The seeds for the business were already planted by the time Harmon and Levine met in 1988 in a karate class in New York City. Passionate devotees of the ancient discipline, both men hold black belts. What's more, they both have strong backgrounds in finance and computer software development. Harmon has a B.S. in business administration from the University of Southern California. Levine has a B.A. in economics from Brandeis University in Boston and an M.B.A. in finance and accounting from the University of Chicago's Graduate School of Business. Both men had built careers as software development consultants-Harmon on the West Coast, Levine on the East. Harmon worked as an independent systems consultant, designing financial systems for large engineering companies, while Levine was a software development consultant to a range of Fortune 500 companies.

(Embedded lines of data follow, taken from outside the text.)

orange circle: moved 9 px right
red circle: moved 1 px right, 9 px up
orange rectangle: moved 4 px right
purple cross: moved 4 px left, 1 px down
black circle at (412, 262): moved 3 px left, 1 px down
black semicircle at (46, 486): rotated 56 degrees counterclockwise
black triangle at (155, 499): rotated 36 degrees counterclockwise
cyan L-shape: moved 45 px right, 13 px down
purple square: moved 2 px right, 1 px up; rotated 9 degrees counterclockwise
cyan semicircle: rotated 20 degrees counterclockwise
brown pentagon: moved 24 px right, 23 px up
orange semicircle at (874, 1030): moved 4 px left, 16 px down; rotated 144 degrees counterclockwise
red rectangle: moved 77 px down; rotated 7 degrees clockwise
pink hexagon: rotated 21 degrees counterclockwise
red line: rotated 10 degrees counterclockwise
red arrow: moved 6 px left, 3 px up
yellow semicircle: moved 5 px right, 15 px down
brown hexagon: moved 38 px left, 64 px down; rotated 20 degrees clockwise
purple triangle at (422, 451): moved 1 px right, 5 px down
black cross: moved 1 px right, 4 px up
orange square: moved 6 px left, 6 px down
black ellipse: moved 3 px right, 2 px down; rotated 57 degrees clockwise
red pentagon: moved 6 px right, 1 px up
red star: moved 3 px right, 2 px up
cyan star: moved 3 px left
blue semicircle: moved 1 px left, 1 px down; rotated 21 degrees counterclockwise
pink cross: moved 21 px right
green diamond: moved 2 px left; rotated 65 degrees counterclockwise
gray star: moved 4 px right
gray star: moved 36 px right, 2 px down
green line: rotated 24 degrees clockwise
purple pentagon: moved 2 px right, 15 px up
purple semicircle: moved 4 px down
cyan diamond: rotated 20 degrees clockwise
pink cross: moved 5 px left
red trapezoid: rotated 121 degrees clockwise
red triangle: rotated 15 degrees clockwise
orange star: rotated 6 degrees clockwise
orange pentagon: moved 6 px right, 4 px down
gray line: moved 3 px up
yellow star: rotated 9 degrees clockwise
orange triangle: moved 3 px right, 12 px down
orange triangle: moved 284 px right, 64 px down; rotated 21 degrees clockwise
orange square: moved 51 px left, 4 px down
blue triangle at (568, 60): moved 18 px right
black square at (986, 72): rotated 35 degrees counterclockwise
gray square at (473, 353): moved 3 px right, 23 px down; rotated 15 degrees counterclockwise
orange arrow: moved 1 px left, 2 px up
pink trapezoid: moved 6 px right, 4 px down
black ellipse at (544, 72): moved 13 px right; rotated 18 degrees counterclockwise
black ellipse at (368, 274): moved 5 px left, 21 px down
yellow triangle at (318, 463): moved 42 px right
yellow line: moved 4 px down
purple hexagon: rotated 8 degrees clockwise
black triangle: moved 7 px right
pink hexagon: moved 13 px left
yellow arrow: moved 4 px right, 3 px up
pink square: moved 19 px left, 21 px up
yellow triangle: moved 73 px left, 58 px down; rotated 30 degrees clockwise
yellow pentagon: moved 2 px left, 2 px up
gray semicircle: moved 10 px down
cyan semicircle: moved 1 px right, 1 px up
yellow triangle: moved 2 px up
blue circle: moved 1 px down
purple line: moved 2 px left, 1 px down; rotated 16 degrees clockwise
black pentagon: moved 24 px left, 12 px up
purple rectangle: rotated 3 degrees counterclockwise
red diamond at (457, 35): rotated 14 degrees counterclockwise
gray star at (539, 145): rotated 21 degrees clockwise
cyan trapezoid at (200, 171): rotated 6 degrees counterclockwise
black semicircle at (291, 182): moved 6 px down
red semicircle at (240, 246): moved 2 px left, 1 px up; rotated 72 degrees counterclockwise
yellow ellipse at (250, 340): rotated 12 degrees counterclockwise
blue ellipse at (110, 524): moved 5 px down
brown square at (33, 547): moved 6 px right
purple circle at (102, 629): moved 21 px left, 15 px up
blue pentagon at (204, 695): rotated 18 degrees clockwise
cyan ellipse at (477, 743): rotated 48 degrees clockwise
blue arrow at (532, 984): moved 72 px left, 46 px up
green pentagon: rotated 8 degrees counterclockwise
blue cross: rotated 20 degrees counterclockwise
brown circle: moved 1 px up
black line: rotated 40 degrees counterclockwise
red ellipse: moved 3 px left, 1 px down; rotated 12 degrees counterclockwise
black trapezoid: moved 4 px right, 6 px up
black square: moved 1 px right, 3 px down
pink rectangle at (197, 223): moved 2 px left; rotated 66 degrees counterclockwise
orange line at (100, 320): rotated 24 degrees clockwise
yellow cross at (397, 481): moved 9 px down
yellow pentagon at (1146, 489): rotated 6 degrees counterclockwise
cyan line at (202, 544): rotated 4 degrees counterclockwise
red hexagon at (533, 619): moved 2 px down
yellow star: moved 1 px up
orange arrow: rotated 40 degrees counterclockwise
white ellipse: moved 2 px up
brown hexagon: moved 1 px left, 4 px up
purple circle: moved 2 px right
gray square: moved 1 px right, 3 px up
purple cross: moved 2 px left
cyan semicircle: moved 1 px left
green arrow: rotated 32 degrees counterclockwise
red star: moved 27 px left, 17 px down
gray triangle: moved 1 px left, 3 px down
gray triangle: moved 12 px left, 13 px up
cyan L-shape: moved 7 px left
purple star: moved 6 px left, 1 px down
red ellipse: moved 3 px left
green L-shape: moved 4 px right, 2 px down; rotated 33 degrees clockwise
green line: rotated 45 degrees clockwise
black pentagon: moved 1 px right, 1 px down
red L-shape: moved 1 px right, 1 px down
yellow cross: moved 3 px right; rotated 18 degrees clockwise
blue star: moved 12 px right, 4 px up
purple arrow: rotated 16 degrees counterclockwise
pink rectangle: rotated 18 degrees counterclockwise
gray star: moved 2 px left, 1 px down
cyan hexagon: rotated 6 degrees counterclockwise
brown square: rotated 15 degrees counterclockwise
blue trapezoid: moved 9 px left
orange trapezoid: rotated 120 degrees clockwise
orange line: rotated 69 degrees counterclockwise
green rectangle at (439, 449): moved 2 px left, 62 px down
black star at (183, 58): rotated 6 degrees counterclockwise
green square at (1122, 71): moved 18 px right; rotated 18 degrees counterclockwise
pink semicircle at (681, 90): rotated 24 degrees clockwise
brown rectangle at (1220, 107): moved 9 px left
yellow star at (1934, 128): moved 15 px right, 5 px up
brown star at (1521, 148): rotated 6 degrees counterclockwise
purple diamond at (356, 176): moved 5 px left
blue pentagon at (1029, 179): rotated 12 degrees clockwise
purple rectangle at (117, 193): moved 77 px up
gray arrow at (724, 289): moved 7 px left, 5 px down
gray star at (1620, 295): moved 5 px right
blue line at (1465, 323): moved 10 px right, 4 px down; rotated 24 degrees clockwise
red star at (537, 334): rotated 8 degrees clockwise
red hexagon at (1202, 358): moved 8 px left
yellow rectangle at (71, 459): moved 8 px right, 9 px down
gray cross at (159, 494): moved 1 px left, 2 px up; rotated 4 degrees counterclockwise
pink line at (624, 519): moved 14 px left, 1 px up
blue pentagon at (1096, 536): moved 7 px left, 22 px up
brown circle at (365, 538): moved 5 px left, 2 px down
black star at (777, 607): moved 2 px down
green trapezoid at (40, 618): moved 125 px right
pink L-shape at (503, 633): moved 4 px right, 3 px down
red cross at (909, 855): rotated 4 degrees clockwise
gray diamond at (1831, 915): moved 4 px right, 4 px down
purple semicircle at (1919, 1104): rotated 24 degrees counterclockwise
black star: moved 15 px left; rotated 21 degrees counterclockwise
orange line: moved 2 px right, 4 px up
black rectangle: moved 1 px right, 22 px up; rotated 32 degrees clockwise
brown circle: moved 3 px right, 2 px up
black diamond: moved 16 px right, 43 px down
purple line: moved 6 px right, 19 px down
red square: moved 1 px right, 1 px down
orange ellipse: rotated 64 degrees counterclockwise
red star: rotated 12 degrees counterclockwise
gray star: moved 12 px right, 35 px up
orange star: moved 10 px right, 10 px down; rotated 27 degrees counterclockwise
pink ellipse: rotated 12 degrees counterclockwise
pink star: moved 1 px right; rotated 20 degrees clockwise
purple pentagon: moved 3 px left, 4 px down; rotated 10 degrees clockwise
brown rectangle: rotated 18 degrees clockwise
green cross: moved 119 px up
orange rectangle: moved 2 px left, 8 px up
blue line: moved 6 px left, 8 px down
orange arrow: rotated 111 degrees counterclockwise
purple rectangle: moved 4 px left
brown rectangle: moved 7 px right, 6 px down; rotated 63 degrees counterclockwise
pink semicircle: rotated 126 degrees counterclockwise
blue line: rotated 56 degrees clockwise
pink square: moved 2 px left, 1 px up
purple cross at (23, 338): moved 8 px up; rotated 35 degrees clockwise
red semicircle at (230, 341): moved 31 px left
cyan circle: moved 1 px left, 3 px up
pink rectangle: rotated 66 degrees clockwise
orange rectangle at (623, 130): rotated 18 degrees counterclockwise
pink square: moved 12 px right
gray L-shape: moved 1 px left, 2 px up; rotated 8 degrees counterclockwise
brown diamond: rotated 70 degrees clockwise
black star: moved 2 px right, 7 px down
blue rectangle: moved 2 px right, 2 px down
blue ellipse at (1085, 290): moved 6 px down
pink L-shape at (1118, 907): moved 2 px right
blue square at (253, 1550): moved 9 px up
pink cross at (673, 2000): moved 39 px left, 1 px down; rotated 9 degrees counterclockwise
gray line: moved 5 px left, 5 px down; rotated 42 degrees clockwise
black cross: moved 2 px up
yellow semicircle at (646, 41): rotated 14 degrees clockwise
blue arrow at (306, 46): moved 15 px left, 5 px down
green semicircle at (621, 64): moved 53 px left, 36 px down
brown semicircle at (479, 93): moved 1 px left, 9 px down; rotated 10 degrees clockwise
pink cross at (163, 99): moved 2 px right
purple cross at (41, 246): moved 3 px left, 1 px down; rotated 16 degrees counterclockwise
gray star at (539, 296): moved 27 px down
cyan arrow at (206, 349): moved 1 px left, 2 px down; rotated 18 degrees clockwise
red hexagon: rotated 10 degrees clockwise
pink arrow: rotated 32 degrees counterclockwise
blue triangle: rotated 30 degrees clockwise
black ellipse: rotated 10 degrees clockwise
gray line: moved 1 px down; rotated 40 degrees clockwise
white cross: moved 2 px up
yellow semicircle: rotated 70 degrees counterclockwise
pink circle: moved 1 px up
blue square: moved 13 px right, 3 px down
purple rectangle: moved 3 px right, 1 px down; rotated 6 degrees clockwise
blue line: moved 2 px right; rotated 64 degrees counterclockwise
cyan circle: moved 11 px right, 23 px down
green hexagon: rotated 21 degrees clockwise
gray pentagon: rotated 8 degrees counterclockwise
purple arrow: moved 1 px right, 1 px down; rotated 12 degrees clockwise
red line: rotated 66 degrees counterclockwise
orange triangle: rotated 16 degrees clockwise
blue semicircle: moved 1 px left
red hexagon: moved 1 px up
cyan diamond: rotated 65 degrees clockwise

But it wasn't until 1993 that their professional relationship began, when Harmon formed Intertech Inc., a consortium of 60 computer consultants based in New York City, and Levine became treasurer. "It was a loose association of technologists that was set up to place senior technologists in high-level software development projects," says Levine. "We realized there was strength in numbers. Because of our mutual contacts, we could find high-level software development projects, place the right person and charge a fee for the placement."
While consortium members used it as a springboard to find software development projects and full-time jobs, Harmon and Levine stumbled on to a bigger, ultimately more profitable niche-placing full-time and temporary technologists.
By working closely with clients, Harmon and Levine discovered companies had basic needs other than just finding high-priced software designers for expensive projects. "Every day, we were getting calls from human resources people asking if we a had a programmer with 5 to 10 years experience or an experienced senior analyst to work either full-time or on a limited-time project," says Levine.
On the flip side, they were overwhelmed with complaints from their colleagues about headhunters and temp service firms. "Practically all the technologists complained about being herded by headhunters," says Levine. "More often than not, they were sent on interviews for which they were either over- or under-qualified because the headhunter had no idea what the job entailed. Not only is that a waste of an applicant's time, it can also be a humiliating experience."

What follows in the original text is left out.